I started this because I was ignorant. Because I didn't know any better. In those first few moments of chainsaw and oleander, I was blissfully unaware of how many square feet of wood and debris could spring from thirty odd bushes. My pastor was there to help. If you cut all this down, you'll have to replace it with something, he said. And I ignored it, as I ignore many other things he says, because it was so obvious. So simple. I was making space. Clearing poison. Bad stuff gone, makes good things easy.
And then, after years of branches, overgrown and unwanted, had poured themselves down on my shoulders--- covered me in dirt and dust and despair -- then, I wished I'd listened. But there was nothing done that could be undone. And when one can't go back, one must press forward. At least that's what I wanted to believe, not counting on the third option, the one involving nothingness. Apathy and a pool of barren dirt, growing ever more stagnant and riddled with emptiness, swallowed the momentum of my naivete, until it was all I could do to keep from drowning in sunbaked clay. And drown I might have, had I not broken myself against the ground and turned the pieces of my life into the soil with a hand me down spade.
It is easy to forget, listening to the music of leaves and water and flowers, how life unwanted gave way to dirt neglected before achieving unexpected rebirth. But before there was space to fill, there was space to make. And once made, it cried out to be used. To be planted. To have roots sunk into it. But our parcel of earth, once inconsolable, is now at peace beneath the weight of our toils. Indeed, it is our own private miracle that we now search for places to place new things in.
I need that private miracle in my soul. The poison of years has been ripped from it, packed into a forty yard bin and removed to place where East is furthest from West. In the back corner, there is life blooming, designed in love and bursting with potential. But I am increasingly overwhelmed by all the empty space still left to be filled...daunted by the tasks I have not even thought to think of yet.
In the middle of all of this, I returned to my hometown for the first time in five years.
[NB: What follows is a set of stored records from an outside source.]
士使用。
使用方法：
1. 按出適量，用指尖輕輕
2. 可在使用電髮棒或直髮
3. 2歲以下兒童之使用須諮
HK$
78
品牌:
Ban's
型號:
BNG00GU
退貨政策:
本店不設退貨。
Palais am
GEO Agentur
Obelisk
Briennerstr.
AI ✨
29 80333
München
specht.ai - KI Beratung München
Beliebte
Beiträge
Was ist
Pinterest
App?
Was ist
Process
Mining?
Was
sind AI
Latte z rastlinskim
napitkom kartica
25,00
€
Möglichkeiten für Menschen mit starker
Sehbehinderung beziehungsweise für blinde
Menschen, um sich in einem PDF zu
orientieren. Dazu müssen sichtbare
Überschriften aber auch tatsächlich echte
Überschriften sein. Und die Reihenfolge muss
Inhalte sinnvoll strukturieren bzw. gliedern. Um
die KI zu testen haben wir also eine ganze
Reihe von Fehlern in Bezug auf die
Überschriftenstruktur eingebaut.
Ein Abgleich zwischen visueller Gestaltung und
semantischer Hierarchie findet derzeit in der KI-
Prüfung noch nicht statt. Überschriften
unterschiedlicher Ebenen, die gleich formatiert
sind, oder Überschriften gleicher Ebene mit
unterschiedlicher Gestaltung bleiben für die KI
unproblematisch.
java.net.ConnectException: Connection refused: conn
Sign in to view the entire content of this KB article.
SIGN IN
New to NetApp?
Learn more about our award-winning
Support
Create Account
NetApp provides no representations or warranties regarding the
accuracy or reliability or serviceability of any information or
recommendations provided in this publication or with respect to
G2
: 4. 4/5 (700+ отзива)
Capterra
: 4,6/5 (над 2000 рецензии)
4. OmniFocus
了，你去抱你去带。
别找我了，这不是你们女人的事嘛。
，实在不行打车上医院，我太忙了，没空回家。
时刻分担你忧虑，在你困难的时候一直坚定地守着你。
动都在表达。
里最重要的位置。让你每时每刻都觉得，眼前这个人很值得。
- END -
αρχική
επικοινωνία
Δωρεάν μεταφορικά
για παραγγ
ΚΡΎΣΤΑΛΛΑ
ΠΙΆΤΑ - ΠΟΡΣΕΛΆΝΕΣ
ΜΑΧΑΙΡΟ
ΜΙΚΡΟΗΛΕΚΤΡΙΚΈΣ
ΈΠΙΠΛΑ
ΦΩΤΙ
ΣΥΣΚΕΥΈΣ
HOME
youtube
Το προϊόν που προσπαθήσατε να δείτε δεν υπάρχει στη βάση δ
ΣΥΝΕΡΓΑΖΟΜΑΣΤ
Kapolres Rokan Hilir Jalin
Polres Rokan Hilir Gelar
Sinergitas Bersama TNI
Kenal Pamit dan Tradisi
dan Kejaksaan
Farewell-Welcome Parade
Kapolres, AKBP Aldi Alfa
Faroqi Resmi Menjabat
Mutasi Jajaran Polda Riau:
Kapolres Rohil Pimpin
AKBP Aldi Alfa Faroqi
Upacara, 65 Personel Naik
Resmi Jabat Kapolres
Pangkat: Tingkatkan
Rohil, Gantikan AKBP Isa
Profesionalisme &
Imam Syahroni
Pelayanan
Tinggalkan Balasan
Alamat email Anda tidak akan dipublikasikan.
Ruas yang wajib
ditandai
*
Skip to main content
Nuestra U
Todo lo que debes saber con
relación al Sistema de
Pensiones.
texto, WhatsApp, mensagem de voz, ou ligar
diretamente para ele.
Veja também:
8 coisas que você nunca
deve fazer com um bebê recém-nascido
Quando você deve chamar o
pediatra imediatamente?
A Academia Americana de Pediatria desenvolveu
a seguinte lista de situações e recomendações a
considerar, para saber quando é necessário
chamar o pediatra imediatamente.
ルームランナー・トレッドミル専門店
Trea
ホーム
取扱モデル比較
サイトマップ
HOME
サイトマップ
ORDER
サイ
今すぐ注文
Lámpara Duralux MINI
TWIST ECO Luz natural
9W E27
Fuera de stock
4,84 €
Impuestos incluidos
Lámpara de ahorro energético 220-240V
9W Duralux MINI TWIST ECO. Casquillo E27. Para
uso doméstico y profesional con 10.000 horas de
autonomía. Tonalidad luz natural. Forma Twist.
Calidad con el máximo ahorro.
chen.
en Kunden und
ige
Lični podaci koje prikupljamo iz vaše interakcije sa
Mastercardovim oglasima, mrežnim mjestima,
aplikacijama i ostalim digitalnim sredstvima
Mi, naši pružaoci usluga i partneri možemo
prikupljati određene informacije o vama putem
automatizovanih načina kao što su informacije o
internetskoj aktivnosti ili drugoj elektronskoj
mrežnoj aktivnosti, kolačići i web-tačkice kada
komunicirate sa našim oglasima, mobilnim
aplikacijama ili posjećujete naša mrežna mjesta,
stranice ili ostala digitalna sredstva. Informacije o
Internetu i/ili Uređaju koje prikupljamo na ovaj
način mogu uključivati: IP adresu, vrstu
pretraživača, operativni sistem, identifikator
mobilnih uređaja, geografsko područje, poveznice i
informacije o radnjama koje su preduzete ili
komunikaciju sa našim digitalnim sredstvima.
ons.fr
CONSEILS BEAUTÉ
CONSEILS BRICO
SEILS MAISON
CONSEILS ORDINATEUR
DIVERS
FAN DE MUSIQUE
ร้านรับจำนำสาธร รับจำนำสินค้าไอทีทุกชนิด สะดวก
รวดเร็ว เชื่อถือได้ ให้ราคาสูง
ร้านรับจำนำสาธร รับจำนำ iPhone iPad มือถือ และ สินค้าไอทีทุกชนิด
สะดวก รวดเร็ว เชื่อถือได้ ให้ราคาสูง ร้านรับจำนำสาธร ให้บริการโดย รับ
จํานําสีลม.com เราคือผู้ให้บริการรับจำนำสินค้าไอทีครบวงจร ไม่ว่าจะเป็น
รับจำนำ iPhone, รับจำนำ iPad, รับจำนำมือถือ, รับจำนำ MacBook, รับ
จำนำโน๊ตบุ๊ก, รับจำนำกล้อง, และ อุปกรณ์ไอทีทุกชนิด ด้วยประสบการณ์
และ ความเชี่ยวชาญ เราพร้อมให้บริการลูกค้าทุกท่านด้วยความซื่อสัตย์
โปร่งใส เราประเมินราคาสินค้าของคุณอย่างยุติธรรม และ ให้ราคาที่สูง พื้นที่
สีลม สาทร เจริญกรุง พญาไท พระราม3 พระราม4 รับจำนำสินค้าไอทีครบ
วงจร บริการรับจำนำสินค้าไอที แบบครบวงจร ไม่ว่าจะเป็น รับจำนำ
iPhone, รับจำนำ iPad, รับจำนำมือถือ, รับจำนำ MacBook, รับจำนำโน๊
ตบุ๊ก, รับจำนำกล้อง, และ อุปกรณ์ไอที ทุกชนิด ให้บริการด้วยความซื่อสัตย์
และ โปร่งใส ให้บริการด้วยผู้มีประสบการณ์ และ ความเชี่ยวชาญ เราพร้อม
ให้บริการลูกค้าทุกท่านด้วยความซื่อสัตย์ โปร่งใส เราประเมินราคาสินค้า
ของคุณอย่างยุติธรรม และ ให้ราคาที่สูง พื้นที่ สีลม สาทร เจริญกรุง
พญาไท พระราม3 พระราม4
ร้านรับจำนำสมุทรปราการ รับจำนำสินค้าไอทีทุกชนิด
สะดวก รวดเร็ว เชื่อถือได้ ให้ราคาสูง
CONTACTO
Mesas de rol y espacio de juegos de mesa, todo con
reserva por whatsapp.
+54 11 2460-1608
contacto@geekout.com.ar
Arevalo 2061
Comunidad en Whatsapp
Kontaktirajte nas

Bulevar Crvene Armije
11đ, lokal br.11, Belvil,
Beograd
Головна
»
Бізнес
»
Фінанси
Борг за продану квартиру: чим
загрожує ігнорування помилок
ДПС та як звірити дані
It was amazing to see some old friends, soothing to drive familiar streets. But everywhere was the reminder that I'd left this place. A thing done that could not be undone. I will visit again, but there can be no going back. So where is forward? How is onward? This space inside cries out to be filled, and I cannot abide the thought of leaving it barren and empty, like so much dirt at the furthest end of a yard.
Dear, God in Heaven. I landscaped the yard. Just like You told me to. Just like I said I would. Please landscape my heart. Amen.